Machine Learning Part I

Machine Learning/course 2016. 10. 28. 09:17

https://nathanielng.github.io/machine-learning/perceptron/perceptron.html

Machine Learning Part I

1. Introduction

1.1 What is Machine Learning?

Machine learning was described by Arthur Samuel as the "field of study that gives computers the ability to learn without being explicitly programmed".

The following three principles are central to Machine Learning:

a pattern exists: machine learning will not work on data that is completely random.
the pattern cannot be "pinned down" mathematically: if a pattern can be pinned down mathematically (for example Newton's equations), it is probably more appropriate to use the original equations
we have data on that pattern: machine learning algorithms require relevant data, in order to search for patterns in that data.

The last point raises the following question - how much data is needed in order to learn?

1.2 The Feasibility of Learning - how much data do we need in order to learn?

Two related concepts can give us insight as to why we are able to learn from data, and how does having more data help us to learn--these are Hoeffding's Inequality and the law of large numbers.

1.2.1 Hoeffding's Inequality

Consider an infinite bin, from which we take a sample of size $N$ , which we find to have a sample frequency, $ν$ . However, the bin frequency, $μ$ , is unknown. However, Hoeffding's Inequality allows us to calculate a probability bound between these two quantities, i.e.:

P [| ν - μ | > ϵ] \leq 2 e^{- 2 ϵ^{2} N}

This inequality applies to a single bin, and is valid for all $N$ and $ϵ$ and the bound does not depend on $μ$ .

It illustrates the tradeoff between $N$ , $ϵ$ , and the bound, i.e. the larger the sample size, $N$ , the smaller our probability bound. On the other hand, the smaller the tolerance, $ϵ$ , the harder it will be to keep the probability small.

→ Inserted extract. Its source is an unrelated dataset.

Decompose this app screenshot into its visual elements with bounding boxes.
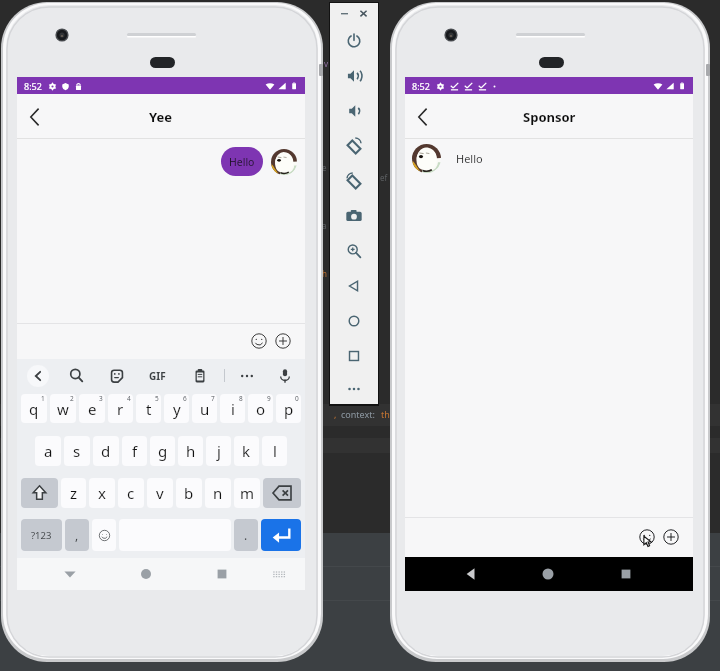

1.2.2 The Law of Large Numbers

A related concept is the weak law of large numbers, given by:

lim_{m \to \infty} P [| \underset{X \sim P}{E} [X] - \frac{1}{m} \sum_{i = 1}^{m} x_{i} | > ϵ] = 0

As the sample size, $m$ , approaches infinity, the probability approaches zero.

Further Reading:

Machine Learning Theory - Part 1: Introduction | Mostafa Samir
Machine Learning Theory - Part 2: Generalization Bounds | Mostafa Samir

1.3 Libraries used in this exercise

The following Python libraries are used in this exercise

In [1]:

from __future__ import print_function, division
import numpy as np
import matplotlib.pyplot as plt
import itertools
np.set_printoptions(edgeitems=3,infstr='inf',linewidth=75,nanstr='nan',precision=4,suppress=False,threshold=1000,formatter=None)
%matplotlib inline

2. Machine Learning Example

2.1 Learning Boolean Target Function

In this example, we intend to "learn" a Boolean target function. The function takes in input vector of size 3, say [0, 1, 0] or [0, 1, 1] and outputs a single output, $y_{n}$ , which can be zero or 1. If we enumerate the set of all possible target functions, we would have $2^{2^{3}} = 256$ distinct Boolean functions on 3 Boolean inputs.

In this example, we wish to score 4 different hypotheses, $g_{a}, g_{b}, g_{c}, g_{d}$ based on how well they perform on "out of sample points". The scoring system is 1 point per correct point, i.e. if the function gets 3 "out of sample points" correct, it will get a score of 3. We wish to calcuate the total score when enumerating over the entire set of all possible functions.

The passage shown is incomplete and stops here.